Among the categories of restricted persons is for those who have beenadjudicated mentally incompetent. Congress wanted to ensure that rights are protected through due process of law and that only after appropriate evidence is presented and a judge is satisfied that an individual is incapable of making appropriate decisions regarding the use of a firearm should his rights be forfeited.
The Veterans Administration (VA) has an egregious policy of submitting names of veterans to the FBI for inclusion in the NICS (National Instant Criminal Background Check System) firearms purchaser background check database when this reporting is unjustified and without due process. For example, the VA has been submitting the names of veterans who have a fiduciary appointed to manage their financial affairs as "mental defectives" who are then permanently prohibited from possessing or having access to firearms and ammunition.
The VA’s disgraceful practice is a purely bureaucratic decision – not a judicial one as required by the law! It does nothing to protect the veteran’s rights. It only punishes honorable men and women whose only crime was to volunteer to serve their country. It is a shameful assault on the veteran as well as on the intent of Congress.

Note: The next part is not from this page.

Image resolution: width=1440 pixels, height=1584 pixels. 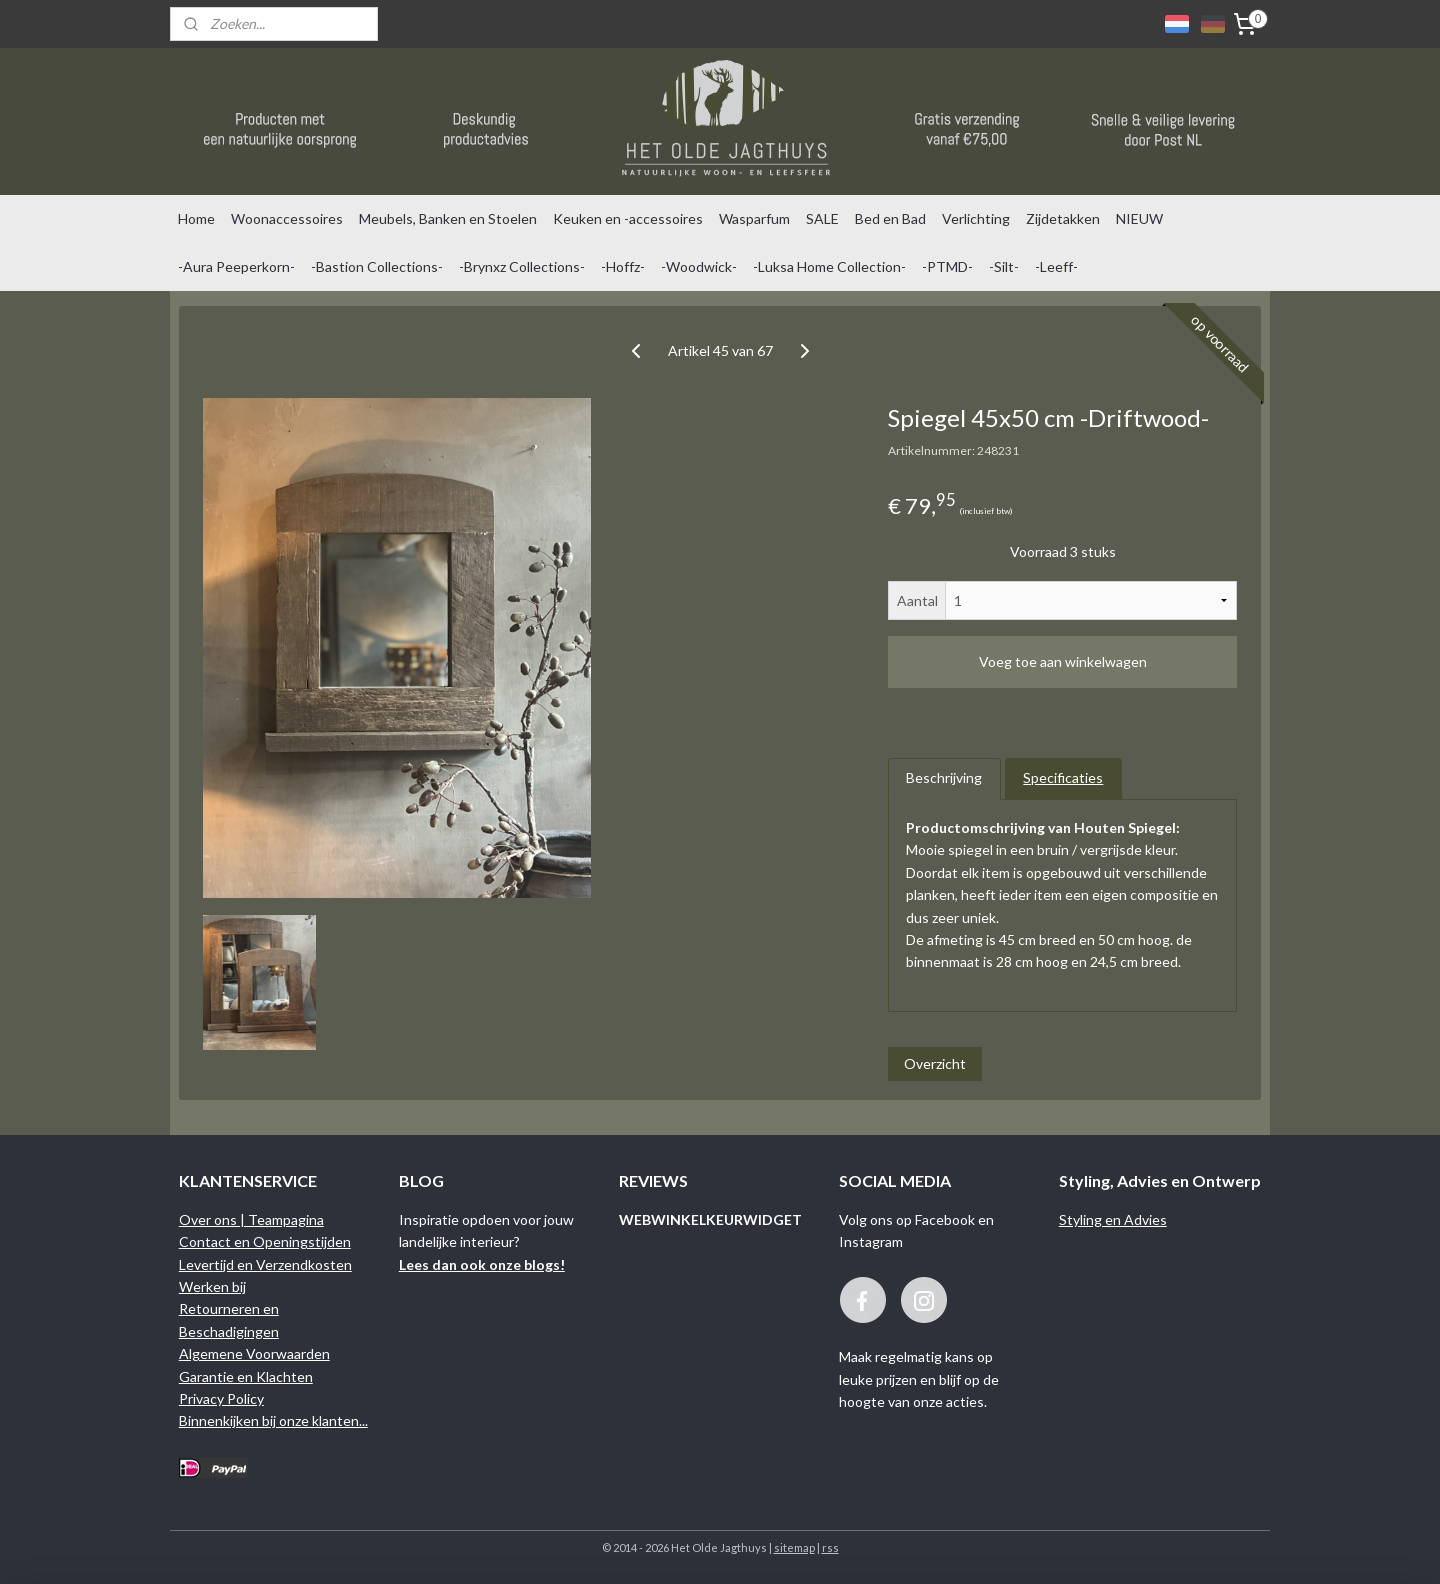 I want to click on rss, so click(x=830, y=1547).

It is not uncommon for a veteran with minor memory issues or problems such as compulsive buying or gambling to have themselves declared mentally incompetent to manage their own affairs and turn over control of their financial affairs to a spouse or relative to manage for them. Even if such an arrangement and diagnoses is temporary — such as in the case of a severely wounded veteran undergoing long-term rehabilitation or comatose patients — once the name is submitted to NICS, it is virtually impossible for them to ever regain right to arms.
The VA’s hostile policy has cause irreparable and unjustified harm to America’s war veterans. It must be stopped. The damage must be reversed immediately.
Appropriate legislation has been languishing in both houses of Congress for several years in spite of bi-partisan efforts to get it moving. Congress, therefore, is at least as culpable as are the nameless VA bureaucrats.
Last week, the House passed HR.2349 which contains language which is a small step toward repairing this assault on our veterans. The Veterans' Second Amendment Protection Act specifies that only veterans who have been adjudicated to be a danger to themselves or others are to be submitted for inclusion in the NICS database. This simple adjustment could restore firearms rights to as many as 100,000 veterans who have had their names unreasonably submitted to NICS.